Mind Of Man: What My Sister Taught Me
My big sister’s favorite game to play with me as a child was a simple one that I’ll just call “Lure John into the dark basement, then race up the stairs and lock the door.” It was a game that I always lost, and she always won. I’d beg her to open the door, and she’d just cackle. My sister had a wicked snicker. She wasn’t sadistic. This was just the law of the jungle. The price I paid for her not smothering me in the cradle. The door would eventually open like her arms and her laughter would be a sprinkler on a summer day, soaking us both. So we’d both end up laughing, and there would be no grudges. Because there really aren’t any grudges between brothers and sisters. Brothers and sisters are as close as peanut butter and jelly.

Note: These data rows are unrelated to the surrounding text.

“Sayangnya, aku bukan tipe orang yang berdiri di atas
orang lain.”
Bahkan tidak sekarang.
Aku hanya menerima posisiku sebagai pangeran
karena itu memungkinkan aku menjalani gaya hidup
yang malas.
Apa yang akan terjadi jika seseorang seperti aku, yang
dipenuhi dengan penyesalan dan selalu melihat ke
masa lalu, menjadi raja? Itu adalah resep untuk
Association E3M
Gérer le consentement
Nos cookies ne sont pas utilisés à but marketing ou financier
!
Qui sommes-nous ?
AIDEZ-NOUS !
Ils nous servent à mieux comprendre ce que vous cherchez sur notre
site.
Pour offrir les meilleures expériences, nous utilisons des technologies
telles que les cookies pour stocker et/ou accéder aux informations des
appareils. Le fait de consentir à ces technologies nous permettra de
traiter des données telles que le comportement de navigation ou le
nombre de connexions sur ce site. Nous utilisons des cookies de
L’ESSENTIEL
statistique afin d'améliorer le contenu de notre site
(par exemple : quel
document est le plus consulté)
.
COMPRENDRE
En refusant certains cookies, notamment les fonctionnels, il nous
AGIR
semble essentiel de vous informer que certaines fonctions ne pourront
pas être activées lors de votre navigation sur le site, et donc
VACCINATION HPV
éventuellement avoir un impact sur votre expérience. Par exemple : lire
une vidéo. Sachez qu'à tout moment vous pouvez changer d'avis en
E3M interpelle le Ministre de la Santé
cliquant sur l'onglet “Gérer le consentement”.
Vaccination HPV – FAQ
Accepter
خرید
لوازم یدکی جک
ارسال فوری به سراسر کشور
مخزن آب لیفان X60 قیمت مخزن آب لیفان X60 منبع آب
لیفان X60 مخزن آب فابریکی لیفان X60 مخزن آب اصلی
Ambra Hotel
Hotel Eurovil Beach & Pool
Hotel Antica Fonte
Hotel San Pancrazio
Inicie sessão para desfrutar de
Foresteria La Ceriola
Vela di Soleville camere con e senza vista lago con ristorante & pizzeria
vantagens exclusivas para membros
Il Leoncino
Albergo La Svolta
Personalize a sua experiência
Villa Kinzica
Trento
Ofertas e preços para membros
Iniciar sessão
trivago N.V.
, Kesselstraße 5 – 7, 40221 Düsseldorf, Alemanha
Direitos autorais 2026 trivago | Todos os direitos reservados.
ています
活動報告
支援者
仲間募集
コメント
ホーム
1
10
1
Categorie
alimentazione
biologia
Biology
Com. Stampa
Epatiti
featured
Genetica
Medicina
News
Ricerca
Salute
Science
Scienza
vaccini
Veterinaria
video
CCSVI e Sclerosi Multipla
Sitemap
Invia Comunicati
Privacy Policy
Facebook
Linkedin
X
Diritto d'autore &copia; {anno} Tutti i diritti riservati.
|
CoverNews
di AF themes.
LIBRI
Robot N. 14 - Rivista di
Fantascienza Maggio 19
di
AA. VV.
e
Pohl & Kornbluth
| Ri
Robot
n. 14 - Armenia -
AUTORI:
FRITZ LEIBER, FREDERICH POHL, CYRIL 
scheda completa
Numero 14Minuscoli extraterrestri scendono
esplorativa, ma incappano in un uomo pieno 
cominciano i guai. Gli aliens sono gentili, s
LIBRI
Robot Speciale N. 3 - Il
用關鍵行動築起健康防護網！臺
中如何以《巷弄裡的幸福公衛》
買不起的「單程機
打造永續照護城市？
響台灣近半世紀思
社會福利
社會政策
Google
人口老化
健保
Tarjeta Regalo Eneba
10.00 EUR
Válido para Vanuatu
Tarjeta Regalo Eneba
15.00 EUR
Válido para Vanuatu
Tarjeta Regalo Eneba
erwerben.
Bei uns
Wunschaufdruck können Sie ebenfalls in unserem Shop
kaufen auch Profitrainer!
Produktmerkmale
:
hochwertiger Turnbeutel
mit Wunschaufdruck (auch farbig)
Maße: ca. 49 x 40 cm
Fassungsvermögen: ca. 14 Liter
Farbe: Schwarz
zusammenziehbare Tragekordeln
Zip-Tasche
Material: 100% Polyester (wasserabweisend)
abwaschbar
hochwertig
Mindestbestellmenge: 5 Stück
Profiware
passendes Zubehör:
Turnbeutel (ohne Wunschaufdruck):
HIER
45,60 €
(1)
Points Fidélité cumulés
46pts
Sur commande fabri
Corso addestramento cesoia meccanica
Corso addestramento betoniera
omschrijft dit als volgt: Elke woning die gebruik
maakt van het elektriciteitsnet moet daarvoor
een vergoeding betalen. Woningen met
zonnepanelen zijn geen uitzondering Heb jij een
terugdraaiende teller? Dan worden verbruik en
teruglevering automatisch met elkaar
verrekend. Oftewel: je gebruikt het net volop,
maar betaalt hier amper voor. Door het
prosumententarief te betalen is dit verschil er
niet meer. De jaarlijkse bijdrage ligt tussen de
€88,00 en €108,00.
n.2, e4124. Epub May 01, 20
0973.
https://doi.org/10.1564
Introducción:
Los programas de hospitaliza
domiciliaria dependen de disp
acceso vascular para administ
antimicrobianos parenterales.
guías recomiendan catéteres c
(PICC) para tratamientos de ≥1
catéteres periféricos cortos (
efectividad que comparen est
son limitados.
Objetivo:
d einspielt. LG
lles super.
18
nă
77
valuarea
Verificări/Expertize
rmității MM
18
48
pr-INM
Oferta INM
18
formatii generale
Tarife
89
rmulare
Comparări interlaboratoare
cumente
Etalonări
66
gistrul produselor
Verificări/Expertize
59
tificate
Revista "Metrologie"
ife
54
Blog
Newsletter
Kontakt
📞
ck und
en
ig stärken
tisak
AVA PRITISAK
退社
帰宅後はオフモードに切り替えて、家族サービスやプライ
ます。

The world would be a better place if men treated the women in their lives the way they treat their sisters, with a healthy mix of respectful fear and total devotion. A sister is defense and prosecution, warden and cellmate, closest ally and greatest adversary all at the same time. She’s the monster under the bed, and the crack in the door. Best friends will walk the road to hell with you, but only a sister will knock on its gates and follow you in. She’s the cavalry, the last line of defense, and the victory party.
The old saying is wrong: You can fool some of the people all of the time, and all of the people some of the time, but you can never fool a sister. The best way to make a man confess isn’t to interrogate him. Forget rubber hoses. Just drag him in front of his sis and watch him melt into a 6-year-old version of himself. If the vicious tickling doesn’t make him blab, or pee his pants, or both, then the sisterly form of torture known as “the float” will. This is an extremely effective way of getting a little brother to talk. No one can hold out when subjected to “the float,” which is two scoops of vanilla ice cream and root beer. There are no secrets between these siblings. There are just things that are spoken and things that are not spoken; then there’s a wink and that is that. A sister steadies you when you stumble and makes fun of you afterward.
Sisters teach their brothers so much about women and life, lessons of immense importance to the princes in their lives. For instance: sometimes you get punched in the arm for no reason, and you can’t hit back. Ladies come first, especially when it comes to the front seat of the car, the bathroom, or Christmas presents. Without sisters, men would never learn the truth that women belch and those belches can rattle walls. The male impulse to defend a woman in distress isn’t just antiquated chivalry. Even the meekest brother learns early that when it comes to his sister, he is a lion and his sister has the leash. A brother learns to tolerate, even like, whomever it is his sister falls in love with. But it goes without saying that a brother always keeps an eye on the guy, even if he’s the sweetest, most decent man in the world.
To say I look up to my sister is an understatement. She’s funnier than I am. Any joke I’ve ever written is an imitation of her twisted sense of humor. She could find the humor in anything. To some, jokes are emotional crutches. But her one-liners, quips, and delicious witticisms were wings. My sister taught me so much. She taught me to rock, having fed me a steady diet of AC/DC, Queen and Guns ‘N Roses since I was small. She taught me how to deal with credit cards. That the right to be lazy was directly proportionate to how hard you worked. As a project manager for a telecommunications company, she demonstrated how to juggle with your hands, feet, and nose. My sister taught me to never suffer fools. That love is a curse you never want lifted.
I would go to visit her in Virginia when I was a starving little troll in New York years ago, and we taught each other how not to cook Thanksgiving dinner (our turkey gravy was more like turkey spackle.) Once, when I was a kid and she was a teenager, she taught me that one week out of every month, a woman is capable of great fits of murderous rage. And that a little boy like myself would never really know when that week would happen, so it was wise to always be nice and do whatever she said.
And then there was her laugh — her wicked snicker — which would sometimes explode into a joyful howl or a stampede of giggles. Her laughter was a song that reminded me of home. I’ve had many lonely nights where I’d think I was lost and I’d call her collect from a pay phone on the street.
That her wisecracks also had a way of making aching nerves sigh was just an added benefit. Her wit was fearless.
Our father’s military funeral was a terrible day. The Texas sun baked our tears as we prepared to bury his remains. My dad’s name was Jack, and when they presented the biodegradable case that contained his ashes, my sister leaned into me and whispered “Hey. Look. A Jack-in-the-box.” She then let out one of her special laughs, a series of mischievous little hisses, like a Muppet up to no good.
Making my sister laugh was a rare triumph. Whenever I managed to get her to smile, it was like feeling personally responsible for the dawn. The basement door is closed now, but I swear I can still hear her on the other side. I’m going to need a better joke than “Wendy-in-a-box.”
My older sister, Wendy Yvonne Parker, died suddenly on Saturday, October 2nd. She was 46. She is survived by her loving husband, Robin.